Milenio Diario, 25 de abril de 2007
Uno de los requisitos esenciales para hacer ciencia es adoptar lo que el biólogo Jacques Monod llamó “principio de objetividad”: la necesaria suposición de que detrás de los fenómenos de la naturaleza no hay ningún proyecto o plan. Las cosas no ocurren porque alguien así lo haya planeado; no ocurren “para” algo.
Otros pensadores han ampliado el requisito a lo que se conoce como “visión naturalista”: la ciencia tiene que dar por hecho que no existen entidades o fenómenos que estén fuera del mundo natural (sobrenaturales). Esto incluye, por supuesto, la intervención de dioses, ángeles o espíritus de cualquier tipo.

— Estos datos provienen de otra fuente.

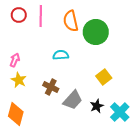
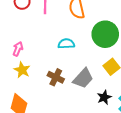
green circle: (96, 32) -> (105, 34), moved
gray trapezoid: (73, 100) -> (83, 78), moved

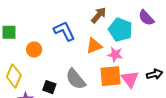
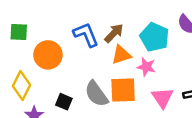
brown arrow: (99, 15) -> (114, 33), moved
orange circle: (34, 50) -> (48, 55), size x1.5
orange square: (111, 76) -> (123, 90), moved

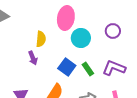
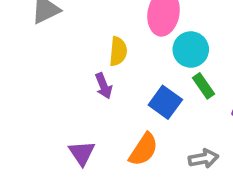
green rectangle: (88, 69) -> (203, 86), moved

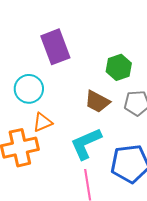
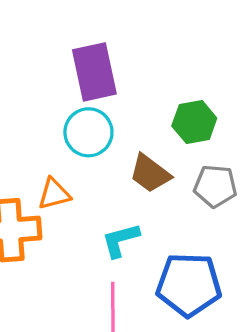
cyan circle: (29, 89) -> (88, 132), moved
cyan L-shape: (86, 144) -> (121, 240), size x0.7

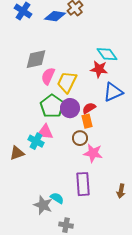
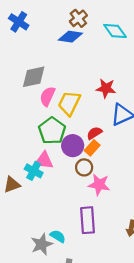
blue diamond: (55, 16) -> (70, 37), moved
cyan diamond: (107, 54) -> (115, 31), moved
purple circle: (70, 108) -> (73, 146), moved
orange rectangle: (87, 121) -> (92, 148), turned 56
gray star: (43, 205) -> (42, 244), turned 30

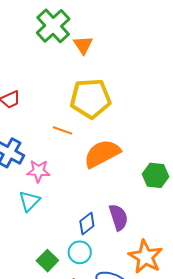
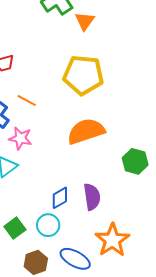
orange line: (63, 130) -> (27, 101), moved

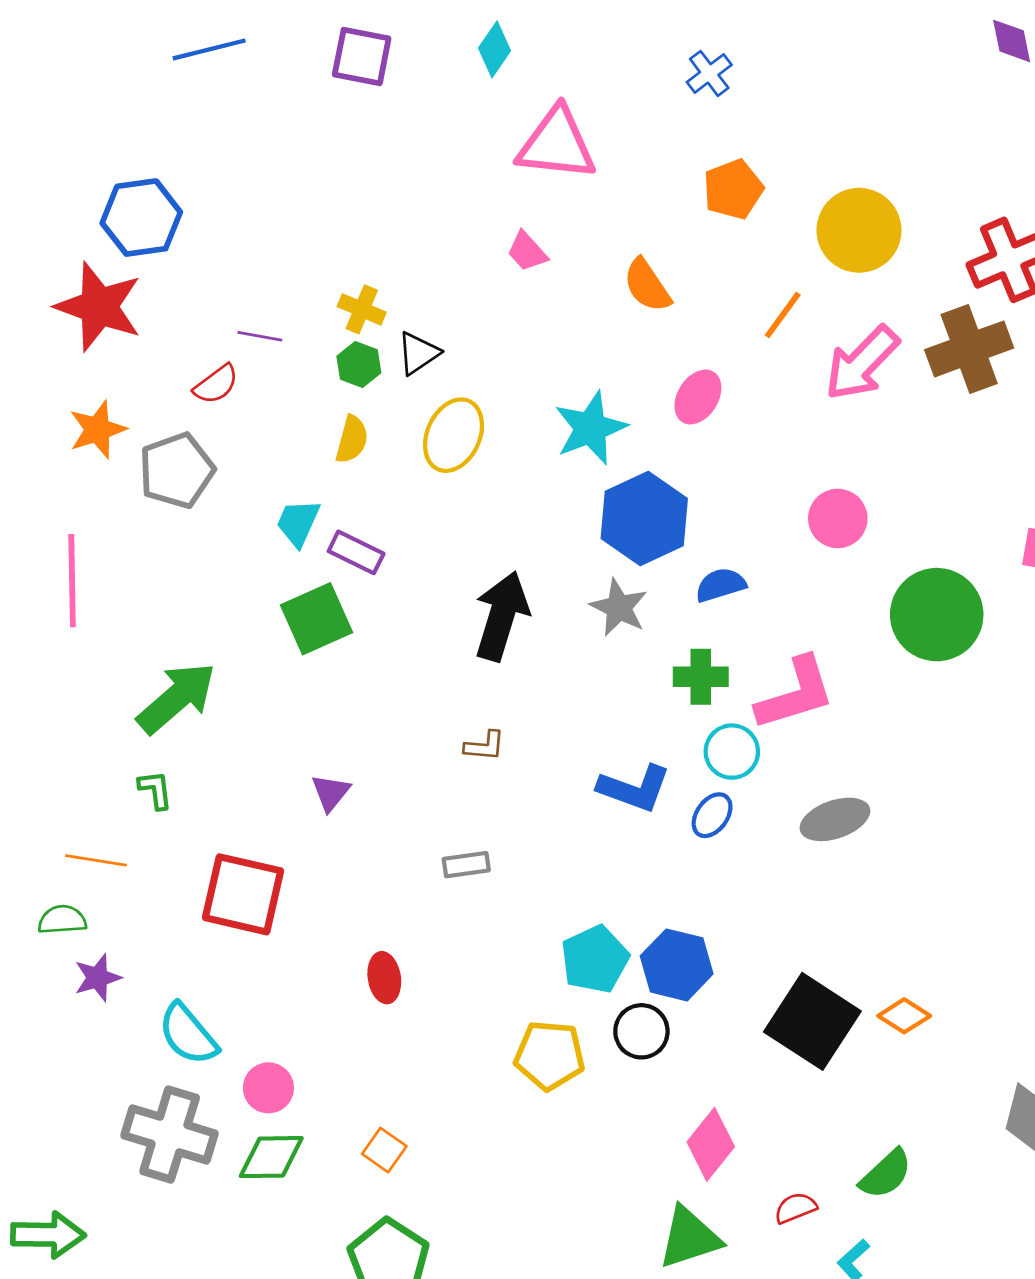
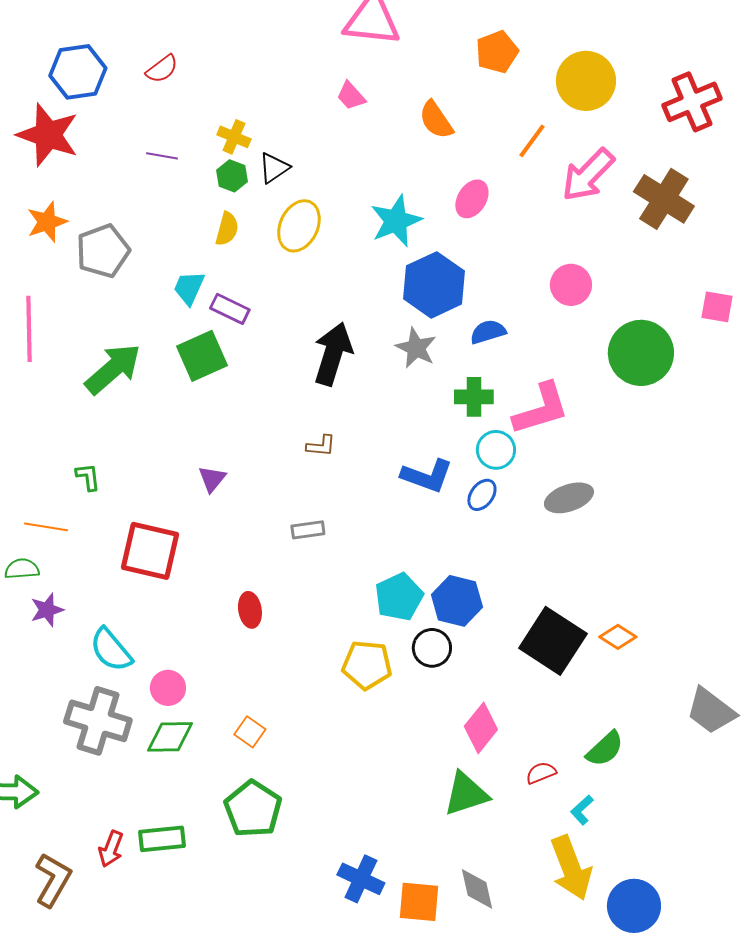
brown cross: (969, 349) -> (664, 199), moved, turned -38
red semicircle: (216, 384) -> (162, 69), moved
green arrow: (177, 698) -> (113, 369), moved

La ciencia es, entonces, “laica” en este sentido. Y lo es por necesidad: para hacer ciencia, para descubrir las regularidades de la naturaleza y poder explicar y predecir los fenómenos que en ella ocurren, tiene que asumirse que tales regularidades existen. Si se cree que las cosas ocurren con sólo desearlas, o que en cualquier momento puede presentarse un milagro o la intervención de un ser mágico, sería imposible hacer experimentos confiables para obtener datos con los cuales confirmar o refutar las teorías científicas. (Por supuesto, la ciencia no busca probar que no exista Dios; sólo hace como si no existiera. No tiene problema con creer en un dios abstracto, siempre y cuando no intervenga en el mundo.)
Y lo cierto es que, hasta ahora, el método científico ha funcionado excelentemente: ningún otro puede competir con él para generar conocimiento sobre la naturaleza.
Las razones por las que las modernas sociedades democráticas son laicas está relacionada con este laicismo naturalista de la ciencia. Los revolucionarios franceses, los padres de la patria estadunidense y los constitucionalistas mexicanos de 1857 reconocieron que, para que un Estado democrático fuera justo, las decisiones que tomara para regir a sus ciudadanos tendrían que estar basadas en el conocimiento más confiable que estuviera disponible.
Es por ello que todavía en la Constitución actual se ordena, por ejemplo, que la educación pública se mantenga “por completo ajena a cualquier doctrina religiosa” y esté basada “en los resultados del progreso científico”.
Ante la polémica por temas como el aborto y la eutanasia, conviene recordar que, más allá de la fe personal, hay buenas razones para que las decisiones de gobierno se tomen independientemente de creencias religiosas.